L'impression générale est celle d'une méfiance à l'égard de l'usager. Par principe, soupçonnés de vouloir frauder, nos concitoyens confrontés à la réalité bureaucratique ne peuvent guère se sentir aidés par l'État. Or, la responsabilité de cette situation n'incombe pas aux personnels de ces institutions, mais à la complexité juridique que le législateur, les gouvernements successifs et les partenaires sociaux ont imposée. La bureaucratie est omniprésente dans les politiques de l'emploi.

Vous bénéficiez de l'allocation chômage et vous trouvez une mission de trois semaines ? Vous risquez fortement de perdre tous droits pendant plusieurs mois.

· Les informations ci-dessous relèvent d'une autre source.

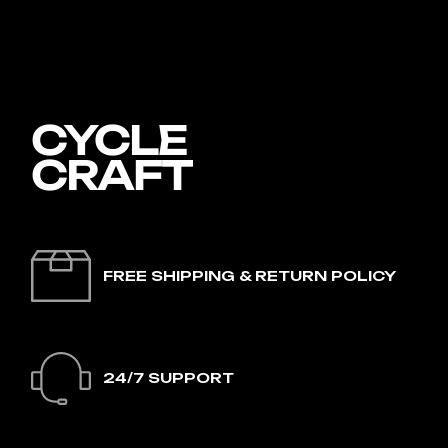
FREE SHIPPING & RETURN POLICY
24/7 SUPPORT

Idem si vous êtes au RSA. Vous bénéficiez de l'allocation chômage et vous développez une activité comme auto entrepreneur ? Pôle Emploi vous diminue votre allocation sur des fondements juridiques très contestables. Mais peu nombreux ceux qui feront un procès à Pôle Emploi...

Le marché du travail produit de la précarité (88 % des nouveaux contrats sont de court terme), mais l'État n'a pas adapté les règles à cette réalité.

Pour aider les gens, il peut faire - et ce serait un changement de paradigme fort - le choix de la confiance. Simplifions le cadre, permettons le cumul allocations-revenus (salaires ou prestations) et lissons le système sur une année ou deux. Une règle simple, claire incitant au travail et quelques contrôles pour sanctionner régulièrement les inévitables fraudeurs recréera un lien de confiance service public - usagers.

Impacts attendus : une fluidification du marché du travail permettant à davantage de personnes de rester sur celui-ci malgré la précarité des contrats ; une augmentation des revenus des plus modestes, simplification de leur quotidien ; une réduction des coûts pour la sphère publique.

Fort de cette nouvelle ligne de conduite - faciliter la vie des gens, faire confiance -, l'appareil public pourra se transformer pour initier de nouvelles politiques.

L'État lâcherait la bride aux initiatives locales.

Depuis longtemps maintenant (le cap des 1 million de demandeurs d'emploi en 1976), nous avons choisi le "traitement social du chômage". Le concept est matérialisé par les multiples mesures "d'accompagnement" des demandeurs d'emploi.

Délégué à Pôle Emploi, aux Missions locales, sous-délégué à une myriade d'acteurs associatifs, cet "accompagnement" est précisément modélisé par les pouvoirs publics. Longitudinale - on voit le demandeur d'emploi une fois tous les quinze jours (au mieux), mais en réalité une fois par mois, voire une fois tous les deux mois -, cette approche consiste à orienter le demandeur d'emploi, d'un acteur à l'autre, pour lui bâtir un parcours d'insertion.

Malgré son insuccès patent, on ne change pas d'approche.

Les causes de l'échec sont multiples - institutions noyées sous la masse de la demande, missions floues, multiplication des dispositifs et moyens saupoudrés (une personne de - de 26 ans accompagnée vaut 450 EUR par an pour une Mission locale, un adulte demandeur d'emploi de longue durée vaudra 800 EUR par an en parcours d'insertion, etc. ).

L'État demeure l'acteur central de ces dispositifs, convaincu que sa présence constitue une garantie. Toutes les collectivités locales participent, mais les innovations et les expérimentations sont quasi inexistantes.

Choisissons de décentraliser les actions en ce domaine, de s'appuyer sur les initiatives et idées de terrain des acteurs des territoires, et nous verrons que nous n'avons pas "tout essayé contre le chômage."

À l'échelle des villes ou métropoles ou pays, laissons naître et grandir des expérimentations sur deux à trois ans et concentrons l'action de l'État sur la mobilisation des moyens financiers et le contrôle des actions.

Impacts attendus - le changement de paradigme sera porteur d'espoirs et de sens, apportera innovation et dynamisme à un écosystème épuisé par 20 ans de lutte stérile contre le chômage de masse, apportera des réponses adaptées aux tissus économiques locaux et redynamisera les marchés de l'emploi locaux.